▶ Your task:
Look below for the line that contains "autorização a qualquer momento." and the line that contains "emerge visitando la", then restate both of them and every line in between, exactly. No picture goes in the copy.

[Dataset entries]
* * * *
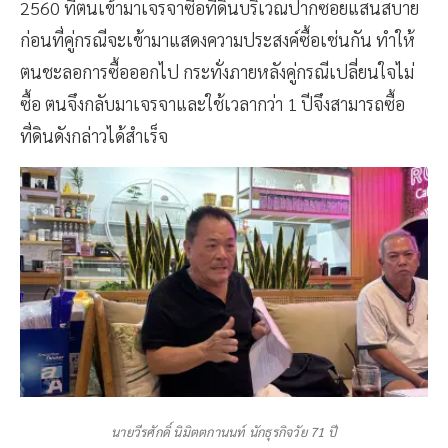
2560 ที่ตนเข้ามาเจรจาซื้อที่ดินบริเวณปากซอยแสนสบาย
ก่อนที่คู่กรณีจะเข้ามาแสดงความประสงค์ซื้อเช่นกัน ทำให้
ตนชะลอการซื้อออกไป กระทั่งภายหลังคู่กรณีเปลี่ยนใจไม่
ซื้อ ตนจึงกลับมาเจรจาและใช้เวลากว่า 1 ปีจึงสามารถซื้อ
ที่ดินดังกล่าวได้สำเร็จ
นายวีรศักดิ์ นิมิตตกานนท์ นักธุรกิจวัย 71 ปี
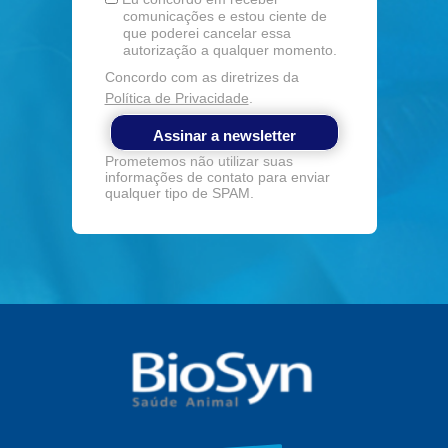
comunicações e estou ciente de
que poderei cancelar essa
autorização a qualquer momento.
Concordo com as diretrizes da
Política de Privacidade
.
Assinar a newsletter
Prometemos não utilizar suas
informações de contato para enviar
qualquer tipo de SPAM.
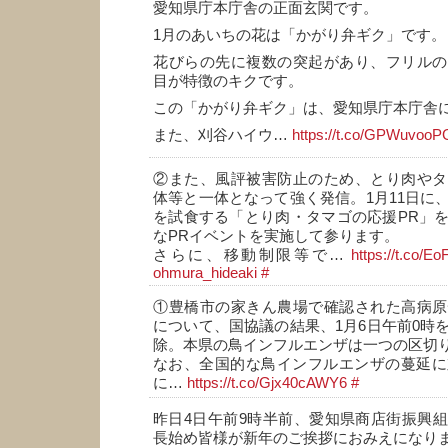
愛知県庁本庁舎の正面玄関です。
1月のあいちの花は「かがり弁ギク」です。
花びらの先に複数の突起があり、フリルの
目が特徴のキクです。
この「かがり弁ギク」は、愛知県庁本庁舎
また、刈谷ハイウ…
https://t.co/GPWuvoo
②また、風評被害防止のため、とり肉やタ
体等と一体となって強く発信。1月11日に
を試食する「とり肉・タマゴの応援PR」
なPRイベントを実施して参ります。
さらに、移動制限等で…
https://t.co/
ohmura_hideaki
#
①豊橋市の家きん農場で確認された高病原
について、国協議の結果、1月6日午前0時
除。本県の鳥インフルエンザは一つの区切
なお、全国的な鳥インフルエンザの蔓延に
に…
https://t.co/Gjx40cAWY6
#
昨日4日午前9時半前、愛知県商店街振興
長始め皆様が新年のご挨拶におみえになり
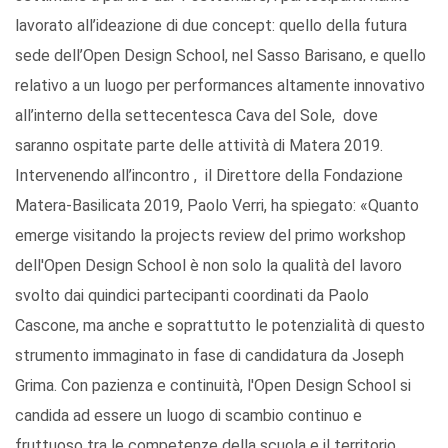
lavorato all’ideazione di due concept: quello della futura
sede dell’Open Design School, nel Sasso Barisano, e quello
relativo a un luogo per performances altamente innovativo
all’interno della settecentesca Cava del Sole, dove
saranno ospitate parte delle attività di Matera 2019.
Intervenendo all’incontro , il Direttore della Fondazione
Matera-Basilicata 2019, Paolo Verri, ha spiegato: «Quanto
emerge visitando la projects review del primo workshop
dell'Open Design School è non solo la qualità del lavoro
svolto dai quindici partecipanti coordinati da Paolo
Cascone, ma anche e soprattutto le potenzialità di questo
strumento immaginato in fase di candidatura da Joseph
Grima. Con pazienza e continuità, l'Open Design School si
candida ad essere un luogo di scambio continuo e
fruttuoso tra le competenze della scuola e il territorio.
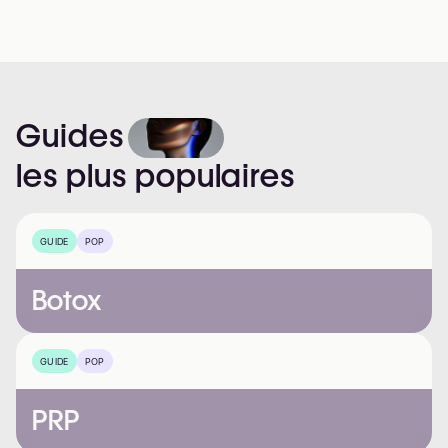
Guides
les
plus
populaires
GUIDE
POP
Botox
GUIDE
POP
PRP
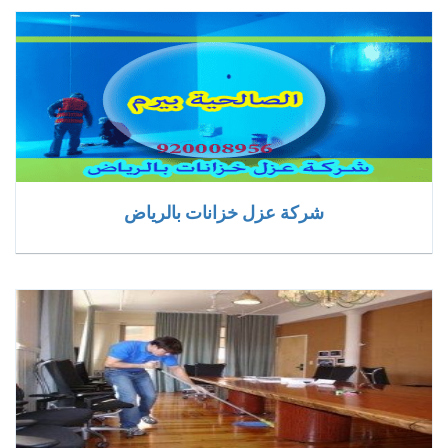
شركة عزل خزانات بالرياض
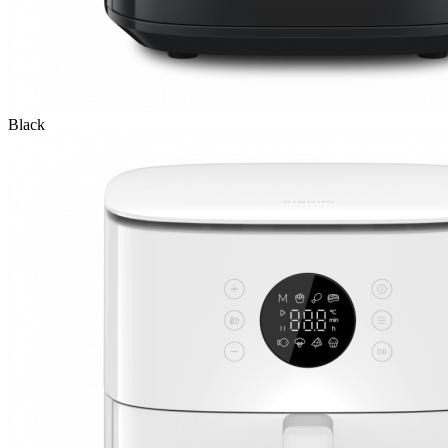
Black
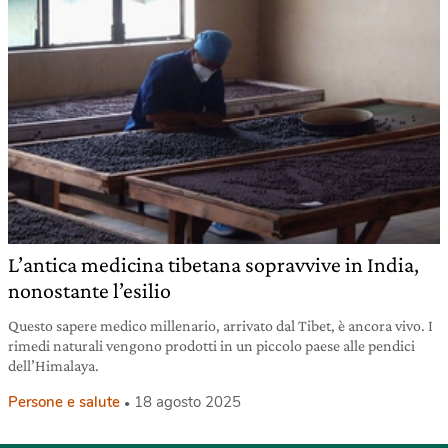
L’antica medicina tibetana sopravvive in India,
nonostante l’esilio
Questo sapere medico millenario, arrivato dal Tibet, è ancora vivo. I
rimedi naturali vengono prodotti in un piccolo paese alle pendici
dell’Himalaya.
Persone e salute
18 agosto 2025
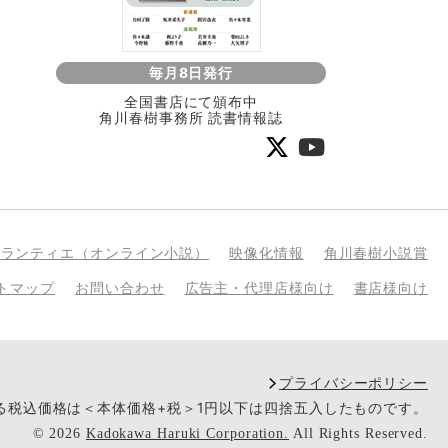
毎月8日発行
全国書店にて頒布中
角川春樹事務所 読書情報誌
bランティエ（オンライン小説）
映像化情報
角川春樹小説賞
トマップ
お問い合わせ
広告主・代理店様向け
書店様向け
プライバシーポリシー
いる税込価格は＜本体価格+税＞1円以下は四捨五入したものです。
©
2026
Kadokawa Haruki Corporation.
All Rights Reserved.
* * * *
▶ Written answer:
autorização a qualquer momento.
Concordo com as diretrizes da
Política de Privacidade
.
Assinar a newsletter
Prometemos não utilizar suas
informações de contato para enviar
qualquer tipo de SPAM.
愛知県庁本庁舎の正面玄関です。
1月のあいちの花は「かがり弁ギク」です。
花びらの先に複数の突起があり、フリルの
目が特徴のキクです。
この「かがり弁ギク」は、愛知県庁本庁舎
また、刈谷ハイウ…
https://t.co/GPWuvoo
②また、風評被害防止のため、とり肉やタ
体等と一体となって強く発信。1月11日に
を試食する「とり肉・タマゴの応援PR」
なPRイベントを実施して参ります。
さらに、移動制限等で…
https://t.co/
ohmura_hideaki
#
①豊橋市の家きん農場で確認された高病原
について、国協議の結果、1月6日午前0時
除。本県の鳥インフルエンザは一つの区切
なお、全国的な鳥インフルエンザの蔓延に
に…
https://t.co/Gjx40cAWY6
#
昨日4日午前9時半前、愛知県商店街振興
長始め皆様が新年のご挨拶におみえになり
lavorato all’ideazione di due concept: quello della futura
sede dell’Open Design School, nel Sasso Barisano, e quello
relativo a un luogo per performances altamente innovativo
all’interno della settecentesca Cava del Sole, dove
saranno ospitate parte delle attività di Matera 2019.
Intervenendo all’incontro , il Direttore della Fondazione
Matera-Basilicata 2019, Paolo Verri, ha spiegato: «Quanto
emerge visitando la projects review del primo workshop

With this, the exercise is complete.